Ángel di María ha conseguido dar un giro de 180 grados a una situación que parecía no tener vuelta atrás. Y es que el argentino estaba condenado a tener que abandonar el Real Madrid al término de la temporada. Su tocamiento y sus coqueteos con el Mónaco del pasado invierno parecieron ser suficiente argumento como para buscar destino al interior. Antes pidió un aumento de sueldo que fue denegado por los dirigentes madridistas. Carlo Ancelotti y la confianza que ha dado en todo momento al ex del Benfica han sido los artífices de que la situación haya cambiado. Ahora mismo Di María se ha convertido en imprescindible y Florentino Pérez ha dado luz verde a su renovación de contrato.

Jorge Mendes se reunió con Florentino Pérez en la noche del jueves en Lisboa. El presidente y el agente para Europa de Di María acercaron posturas después de compartir mesa y mantel con el dueño del Mónaco (Dimitry Rybolovlev) y con el del Manchester City (Mansour bin Zayed), clubes con los que tanto el agente como el presidente del Real Madrid mantiene una excelente relación.

Di María tiene contrato con el Real Madrid hasta el 30 de junio de 2018 y su sueldo no supera los 3 millones de euros. El argentino podría ampliar la relación una temporada más y elevar su sueldo hasta los 5 de manera progresiva. Mendes presentó a Florentino Pérez las ofertas que tenía de la Juventus y del Mónaco, pero su rendimiento, decisivo tanto en la final de Copa como en la de la Champions, ha sido clave en ese cambio de dirección que ha tomado su futuro.

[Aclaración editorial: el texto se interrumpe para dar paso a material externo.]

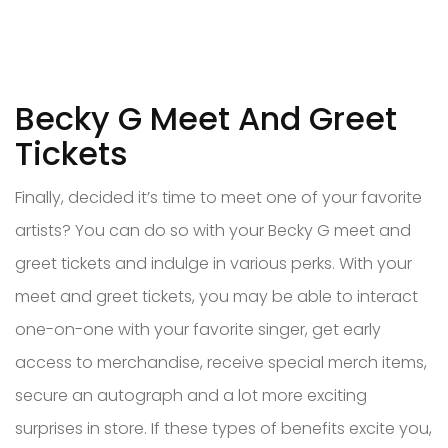
Becky G Meet And Greet
Tickets
Finally, decided it’s time to meet one of your favorite
artists? You can do so with your Becky G meet and
greet tickets and indulge in various perks. With your
meet and greet tickets, you may be able to interact
one-on-one with your favorite singer, get early
access to merchandise, receive special merch items,
secure an autograph and a lot more exciting
surprises in store. If these types of benefits excite you,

El caso de Benzema es completamente contrario. Cierto es que el delantero galo puso en juego su Mundial al jugar la final de la Copa de Europa y a hacerlo infiltrado, pero la zona noble espera más del delantero. Un gol en los últimos quince partidos de competición es un dato nada idóneo para un nueve en el equipo blanco. La admiración ante su juego se ha convertido en dudas de todo tipo.

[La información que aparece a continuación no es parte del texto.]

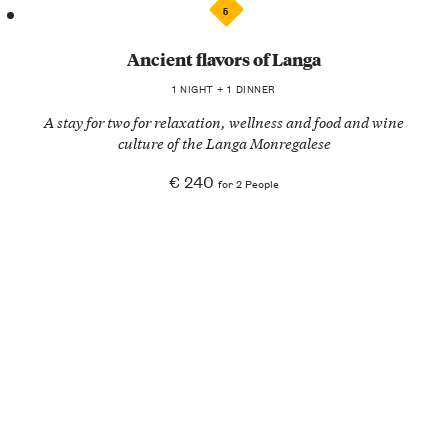
5
Ancient flavors of Langa
1 NIGHT + 1 DINNER
A stay for two for relaxation, wellness and food and wine
culture of the Langa Monregalese
€ 240
for 2 People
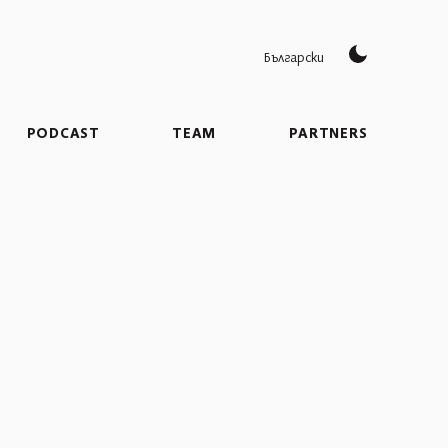
Български
PODCAST
TEAM
PARTNERS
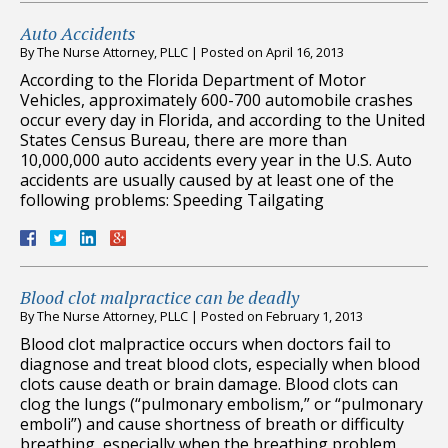
Auto Accidents
By
The Nurse Attorney, PLLC
|
Posted on
April 16, 2013
According to the Florida Department of Motor
Vehicles, approximately 600-700 automobile crashes
occur every day in Florida, and according to the United
States Census Bureau, there are more than
10,000,000 auto accidents every year in the U.S. Auto
accidents are usually caused by at least one of the
following problems: Speeding Tailgating
Blood clot malpractice can be deadly
By
The Nurse Attorney, PLLC
|
Posted on
February 1, 2013
Blood clot malpractice occurs when doctors fail to
diagnose and treat blood clots, especially when blood
clots cause death or brain damage. Blood clots can
clog the lungs (“pulmonary embolism,” or “pulmonary
emboli”) and cause shortness of breath or difficulty
breathing, especially when the breathing problem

Además, Benzema tampoco tiene mucha intención de renovar contrato. Sigue dando largas y en el vestuario ha llegado a comentar que ya tiene decidida su marcha y su regreso al fútbol francés. La especial personalidad del delantero juega en su contra. La frialdad no es buena compañera en el Real Madrid y ahora le está pasando factura. Las voces para que Florentino Pérez acometa el fichaje de un nueve tipo Luis Suárez o Kun Agüero retumban en la zona noble del Bernabéu.